**Extracted material:**

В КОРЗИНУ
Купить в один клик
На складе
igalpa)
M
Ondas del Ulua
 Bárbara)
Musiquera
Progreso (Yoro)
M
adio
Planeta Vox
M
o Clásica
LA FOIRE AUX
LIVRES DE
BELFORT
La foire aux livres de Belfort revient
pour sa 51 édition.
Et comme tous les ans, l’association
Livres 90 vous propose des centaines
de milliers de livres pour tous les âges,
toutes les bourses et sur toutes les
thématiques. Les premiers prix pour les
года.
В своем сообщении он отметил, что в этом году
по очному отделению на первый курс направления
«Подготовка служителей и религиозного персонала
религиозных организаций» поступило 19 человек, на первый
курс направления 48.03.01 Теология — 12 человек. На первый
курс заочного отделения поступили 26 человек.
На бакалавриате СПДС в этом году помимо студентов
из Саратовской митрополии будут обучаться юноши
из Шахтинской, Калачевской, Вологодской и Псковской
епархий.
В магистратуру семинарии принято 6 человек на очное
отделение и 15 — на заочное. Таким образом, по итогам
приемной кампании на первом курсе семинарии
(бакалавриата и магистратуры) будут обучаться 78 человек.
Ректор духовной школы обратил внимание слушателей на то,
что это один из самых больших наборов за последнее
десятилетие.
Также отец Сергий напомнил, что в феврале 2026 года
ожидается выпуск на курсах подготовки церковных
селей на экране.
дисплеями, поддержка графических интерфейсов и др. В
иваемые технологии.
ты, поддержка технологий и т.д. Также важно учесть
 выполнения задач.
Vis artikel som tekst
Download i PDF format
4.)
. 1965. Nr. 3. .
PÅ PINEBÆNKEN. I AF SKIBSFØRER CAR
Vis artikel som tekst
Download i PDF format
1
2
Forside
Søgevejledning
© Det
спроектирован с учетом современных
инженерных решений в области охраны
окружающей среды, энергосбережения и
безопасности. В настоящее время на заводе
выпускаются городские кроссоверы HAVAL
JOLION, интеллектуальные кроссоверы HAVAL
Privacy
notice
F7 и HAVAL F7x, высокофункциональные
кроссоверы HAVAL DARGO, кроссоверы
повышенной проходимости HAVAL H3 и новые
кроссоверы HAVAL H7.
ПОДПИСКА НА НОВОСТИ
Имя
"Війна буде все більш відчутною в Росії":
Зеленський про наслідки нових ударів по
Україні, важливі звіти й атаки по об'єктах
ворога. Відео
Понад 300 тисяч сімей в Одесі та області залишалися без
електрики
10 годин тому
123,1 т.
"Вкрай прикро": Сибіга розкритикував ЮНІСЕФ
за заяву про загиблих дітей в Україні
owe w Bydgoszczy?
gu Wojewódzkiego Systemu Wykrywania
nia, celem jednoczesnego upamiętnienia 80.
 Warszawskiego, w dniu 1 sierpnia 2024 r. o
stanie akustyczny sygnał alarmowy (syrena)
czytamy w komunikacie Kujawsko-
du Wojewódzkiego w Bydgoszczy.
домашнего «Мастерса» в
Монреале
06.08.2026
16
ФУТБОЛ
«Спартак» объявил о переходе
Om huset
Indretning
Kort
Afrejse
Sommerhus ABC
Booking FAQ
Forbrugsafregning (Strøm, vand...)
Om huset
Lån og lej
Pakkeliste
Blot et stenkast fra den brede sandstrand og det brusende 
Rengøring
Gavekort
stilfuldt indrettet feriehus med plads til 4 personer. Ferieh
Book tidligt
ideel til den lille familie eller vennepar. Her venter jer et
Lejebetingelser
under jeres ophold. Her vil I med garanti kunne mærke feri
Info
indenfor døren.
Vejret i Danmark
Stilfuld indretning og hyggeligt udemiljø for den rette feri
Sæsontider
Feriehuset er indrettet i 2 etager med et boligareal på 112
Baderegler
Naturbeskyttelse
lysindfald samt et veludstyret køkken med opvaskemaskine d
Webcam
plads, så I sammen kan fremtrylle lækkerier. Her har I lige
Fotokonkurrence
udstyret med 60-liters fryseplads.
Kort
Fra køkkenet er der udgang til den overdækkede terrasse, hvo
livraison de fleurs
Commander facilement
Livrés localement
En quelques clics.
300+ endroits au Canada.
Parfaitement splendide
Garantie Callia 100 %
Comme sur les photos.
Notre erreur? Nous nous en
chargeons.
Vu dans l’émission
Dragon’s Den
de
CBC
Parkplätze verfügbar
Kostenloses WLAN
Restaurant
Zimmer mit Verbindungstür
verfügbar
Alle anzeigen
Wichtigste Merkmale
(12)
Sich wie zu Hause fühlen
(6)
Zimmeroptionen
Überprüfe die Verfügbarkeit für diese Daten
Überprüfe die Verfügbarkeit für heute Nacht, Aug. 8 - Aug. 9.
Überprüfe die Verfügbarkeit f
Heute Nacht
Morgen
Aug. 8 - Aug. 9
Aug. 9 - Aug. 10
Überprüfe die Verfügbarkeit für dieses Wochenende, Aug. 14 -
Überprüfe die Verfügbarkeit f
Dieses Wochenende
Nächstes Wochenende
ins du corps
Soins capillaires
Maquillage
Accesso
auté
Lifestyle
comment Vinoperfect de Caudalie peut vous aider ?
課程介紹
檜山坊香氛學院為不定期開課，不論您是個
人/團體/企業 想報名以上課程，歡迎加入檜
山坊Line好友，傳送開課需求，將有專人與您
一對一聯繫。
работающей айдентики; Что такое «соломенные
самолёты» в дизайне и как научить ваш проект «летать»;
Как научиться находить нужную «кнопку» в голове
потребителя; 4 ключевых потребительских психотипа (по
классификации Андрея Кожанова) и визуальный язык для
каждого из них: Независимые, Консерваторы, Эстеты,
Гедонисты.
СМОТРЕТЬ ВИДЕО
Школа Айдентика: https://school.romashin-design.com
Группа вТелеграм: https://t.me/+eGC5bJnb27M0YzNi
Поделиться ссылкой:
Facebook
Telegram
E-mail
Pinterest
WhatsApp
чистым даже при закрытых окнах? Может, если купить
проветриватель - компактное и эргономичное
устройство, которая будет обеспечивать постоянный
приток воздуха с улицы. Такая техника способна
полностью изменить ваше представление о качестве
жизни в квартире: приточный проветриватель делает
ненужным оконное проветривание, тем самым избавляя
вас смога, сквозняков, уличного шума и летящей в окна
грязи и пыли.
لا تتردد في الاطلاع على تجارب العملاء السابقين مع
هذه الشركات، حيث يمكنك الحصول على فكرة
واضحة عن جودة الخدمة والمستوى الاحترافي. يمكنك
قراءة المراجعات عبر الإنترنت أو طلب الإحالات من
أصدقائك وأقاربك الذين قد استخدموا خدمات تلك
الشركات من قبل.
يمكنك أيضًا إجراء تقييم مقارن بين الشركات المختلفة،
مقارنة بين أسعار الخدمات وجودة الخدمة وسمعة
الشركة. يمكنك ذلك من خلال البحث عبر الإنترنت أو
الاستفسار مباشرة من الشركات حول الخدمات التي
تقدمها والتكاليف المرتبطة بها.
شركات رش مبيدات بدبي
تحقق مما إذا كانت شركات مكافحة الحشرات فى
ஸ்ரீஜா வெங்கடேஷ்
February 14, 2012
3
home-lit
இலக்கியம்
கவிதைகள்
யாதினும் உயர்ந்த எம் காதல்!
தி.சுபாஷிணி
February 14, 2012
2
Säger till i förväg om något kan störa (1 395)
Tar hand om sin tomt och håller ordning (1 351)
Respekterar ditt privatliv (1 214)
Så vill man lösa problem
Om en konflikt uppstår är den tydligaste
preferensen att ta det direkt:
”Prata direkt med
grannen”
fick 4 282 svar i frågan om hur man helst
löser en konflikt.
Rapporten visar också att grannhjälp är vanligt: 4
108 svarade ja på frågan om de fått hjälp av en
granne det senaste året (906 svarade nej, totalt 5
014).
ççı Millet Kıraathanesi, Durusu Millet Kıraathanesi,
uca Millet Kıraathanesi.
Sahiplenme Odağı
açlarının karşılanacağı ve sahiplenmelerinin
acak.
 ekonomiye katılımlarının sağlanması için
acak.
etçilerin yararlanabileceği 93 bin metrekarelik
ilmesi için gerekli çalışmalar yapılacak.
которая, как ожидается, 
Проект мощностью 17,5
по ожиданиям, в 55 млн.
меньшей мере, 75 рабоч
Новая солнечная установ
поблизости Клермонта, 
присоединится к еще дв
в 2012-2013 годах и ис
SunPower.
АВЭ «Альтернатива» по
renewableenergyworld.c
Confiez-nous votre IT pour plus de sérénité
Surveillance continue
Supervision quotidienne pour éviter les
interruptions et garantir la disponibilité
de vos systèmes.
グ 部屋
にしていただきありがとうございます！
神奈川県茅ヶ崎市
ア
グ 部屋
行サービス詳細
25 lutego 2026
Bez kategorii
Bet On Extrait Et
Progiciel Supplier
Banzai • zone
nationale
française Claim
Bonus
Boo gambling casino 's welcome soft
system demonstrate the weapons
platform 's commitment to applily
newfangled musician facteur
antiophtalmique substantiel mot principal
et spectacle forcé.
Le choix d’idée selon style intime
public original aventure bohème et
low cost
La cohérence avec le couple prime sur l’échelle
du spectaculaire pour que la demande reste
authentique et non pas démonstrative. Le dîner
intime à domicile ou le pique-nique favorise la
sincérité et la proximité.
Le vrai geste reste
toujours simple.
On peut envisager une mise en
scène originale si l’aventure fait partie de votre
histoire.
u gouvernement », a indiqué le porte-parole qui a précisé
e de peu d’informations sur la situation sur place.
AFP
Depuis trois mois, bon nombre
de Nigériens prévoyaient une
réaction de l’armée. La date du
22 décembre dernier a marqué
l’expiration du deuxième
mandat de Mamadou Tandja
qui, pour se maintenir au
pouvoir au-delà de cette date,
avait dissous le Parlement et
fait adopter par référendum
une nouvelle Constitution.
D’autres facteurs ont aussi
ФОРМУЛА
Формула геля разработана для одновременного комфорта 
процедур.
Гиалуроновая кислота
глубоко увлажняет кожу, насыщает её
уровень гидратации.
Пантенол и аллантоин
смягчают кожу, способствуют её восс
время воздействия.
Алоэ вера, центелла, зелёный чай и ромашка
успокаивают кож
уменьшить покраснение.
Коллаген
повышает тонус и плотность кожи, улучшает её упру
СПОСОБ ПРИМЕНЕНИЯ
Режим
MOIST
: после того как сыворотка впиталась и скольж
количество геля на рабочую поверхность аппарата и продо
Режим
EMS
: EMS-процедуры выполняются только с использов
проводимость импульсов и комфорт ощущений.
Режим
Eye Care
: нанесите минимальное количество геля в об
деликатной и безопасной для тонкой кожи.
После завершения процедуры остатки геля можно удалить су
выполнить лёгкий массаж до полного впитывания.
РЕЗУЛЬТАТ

**Directions for this task:**
The lines from the one holding "деликатной и безопасной для тонкой кожи." to the final line of the entries, both included, are what should be output, exactly and alone.

**Reply:**
деликатной и безопасной для тонкой кожи.
После завершения процедуры остатки геля можно удалить су
выполнить лёгкий массаж до полного впитывания.
РЕЗУЛЬТАТ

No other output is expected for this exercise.